I stole all the money from our house to get high and our electricity was shut off, then people I got high with, um, told on me for having the kids in the house without the electric and stuff like that. And then my ex-husband came down and he hadn’t seen the kids in, I don’t know, like, seven years but he found out I was high and so he, um, got an attorney to have the kids removed from my care and…I was actually out of the house trying to find dope when the Sheriff’s Department came to take them so I didn’t even get to say goodbye.
When he told me that the Sheriff’s Department came and took them and granted my ex-husband to take them to New York, I was so mad at my husband for, for not stopping them. So, I was really high, so I picked up a toy box and threw it at his face, like one of them big ones, you know, and he …he just put my daughter in a stroller and walked away. My husband had me served with a restraining order two days later and I didn’t have anywhere to go and I found out, the day after my kids were taken that I had three felony warrants that had been put out for my arrest. So, within that week I had lost my home and my husband and my kids and I had warrants out for my arrest—it was a lot and so, I tried to kill myself ‘cause I just didn’t think I could come back up from there. But, I failed, I wasn’t good at it and so, after a little while on the street, like, I think, a week or so, two weeks maybe…I had this phone that I stole from this drug dealer friend and I hooked up to Wi-Fi and I messaged a pastor from a church that I used to go to before I got high. And he, he ended up coming to get me — he and another guy from our church, from my old church, and they took me…he took me to eat and, like, they put me in a hotel room, but not like a local motel where, you know, you have to worry about a lot of drug activity. It was actually a Christian-owned hotel and so, my pastor ended up calling the Prosecuting Attorney and saying, “Does it matter what program she’s in?” and he said, “No” and my pastor said, “Can it be faith-based?” and he was like “ Yes.” So, my pastor got me into a faith-based, twelve-step program and I did twelve weeks.

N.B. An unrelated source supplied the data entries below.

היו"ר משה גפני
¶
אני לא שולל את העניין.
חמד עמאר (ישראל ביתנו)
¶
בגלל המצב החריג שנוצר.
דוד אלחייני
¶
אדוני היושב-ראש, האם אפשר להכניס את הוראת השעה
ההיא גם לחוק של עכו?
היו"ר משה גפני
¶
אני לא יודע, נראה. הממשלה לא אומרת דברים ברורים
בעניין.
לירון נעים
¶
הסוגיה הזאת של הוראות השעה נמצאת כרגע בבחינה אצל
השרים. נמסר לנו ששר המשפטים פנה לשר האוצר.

…it wasn’t so much the physical withdrawal, as much as it was emotional and mental.
When I quit meth, it wasn’t so much the physical withdrawal, as much as it was emotional and mental. In the middle of the night when your mind is going to a thousand different dark places and your skin is crawling, it’s…it was hard. It was hard to not to pick up the phone and call people who knew, who understood, but those were the same people who were probably going to be trying to get me drugs, you know, so… it was hard.

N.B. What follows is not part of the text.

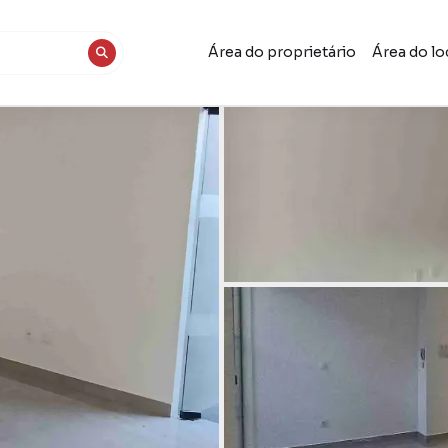
Área do proprietário
Área do lo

The process of being where I am was, I think, excruciating is the best word.
The process of being where I am was, I think, excruciating is the best word. Nobody, like, nobody believed that I was clean that I was staying clean, you know, and that I was dedicated, it took a long time.

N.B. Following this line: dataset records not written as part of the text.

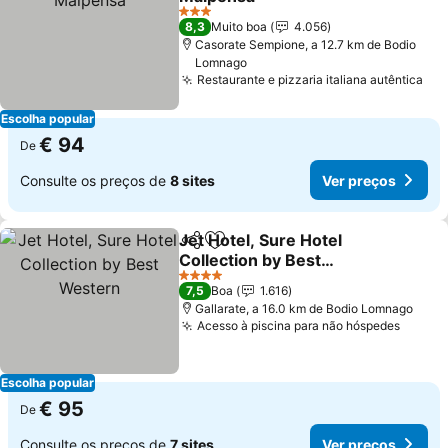
Ver preços
3 Estrelas
8,3
Muito boa
4.056
Casorate Sempione, a 12.7 km de Bodio
Lomnago
Restaurante e pizzaria italiana autêntica
Ver
Escolha popular
€ 94
De
Consulte os preços de
8 sites
Ver preços
Jet Hotel, Sure Hotel
Partilhar
Adicionar aos favoritos
Collection by Best
Western
Ver preços
4 Estrelas
7,5
Boa
1.616
Gallarate, a 16.0 km de Bodio Lomnago
Acesso à piscina para não hóspedes
Ver p
Escolha popular
€ 95
De
Consulte os preços de
7 sites
Ver preços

Today, I am actually 42 months clean.
Today, I am actually 42 months clean. It’s, that’s—I, I just happened across that this morning but…I don’t…I would consider myself just fully recovered. It doesn’t cross my mind anymore, you know, like I…back when—in the beginning when it would cross my mind, I would do different things to try and retrain the way I think about drugs as a whole and I really think that it worked. Now, whenever I think about drugs I think about sadness and pain, you know. And then, I have seen the after effects of drugs in my kids and it’s just heartbreaking to know that my…my selfishness has caused them so much pain and I just can’t imagine getting high to numb that pain and making them feel more, you know so it just doesn’t even cross my mind anymore.